First off, I should say, I presume that I am the victim of such a theft. The way that all this stuff works suggests to me that it’s likely that, somewhere, someone, has figured out a way to use my words to lure someone to their web site.
Second, I want to repeat what I said up above: any such use is theft, and it’s wrong. I don’t have any truck with it, and I think such thieves should be prosecuted.
I think that, for me, the truth is, I don’t care. Or maybe I am/would be even flattered. (Not that I don’t care about the theft of Liza’s words – I do. They’re hers, and she gets to decide where/how they’re used. No, I don’t care about the theft of mine.)
What I do here is not a commercial endeavor. I’m not trying to sell books, erotica, porn. I’m not selling ads or, in any way, generating a penny of revenue from the words I write, from the images that I post on my Tumblr (which I don’t own, and am “stealing,” in any case – cue the IP discussion about images on Tumblr). I’m not trying to build a name for myself, or in any way hype anything or anyone. No, all this is is an intellectual, sexual exploration, a place where I pursue my own exhibitionism, a sort of a sandbox in which I play with information, thoughts about myself. At times I’ve been totally fixated on my statistics, and I guess there’s a world in which a scraper might in some way detract from my viewers. But really, the truth is, there just aren’t enough of you for even a meaningful dent in my readership to amount to a meaningful number. (One day, by the way, I expect I will write a book or three. But I doubt I’ll do it as N. Likes, and I suspect that you won’t even know that I’ve done it. Or if you do, I suspect it would take a feat of great sleuthery to figure out that I had.)

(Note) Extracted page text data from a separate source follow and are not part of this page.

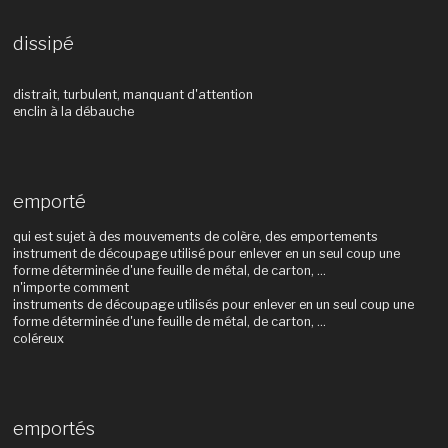
dissipé
distrait, turbulent, manquant d'attention
enclin à la débauche
emporté
qui est sujet à des mouvements de colère, des emportements
instrument de découpage utilisé pour enlever en un seul coup une
forme déterminée d'une feuille de métal, de carton, ...
n'importe comment
instruments de découpage utilisés pour enlever en un seul coup une
forme déterminée d'une feuille de métal, de carton, ...
coléreux
emportés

If someone somewhere uses my words for their own gain, I guess I think it’s slightly creepy, but I truly don’t care. (I’m not speaking in a legal sense: in a legal sense, I no unauthorized reproduction of my words is permitted, and I am asserting here my legal ownership of them.) I’m just saying, I don’t see how someone’s scraping my site really has any bearing on me.
Again – not in any way taking away from the feelings that Liza has, that Fern (one of her commenters) has expressed. They’re totally entitled to them. I’m really speaking more psychologically, about myself. I don’t think I care at all.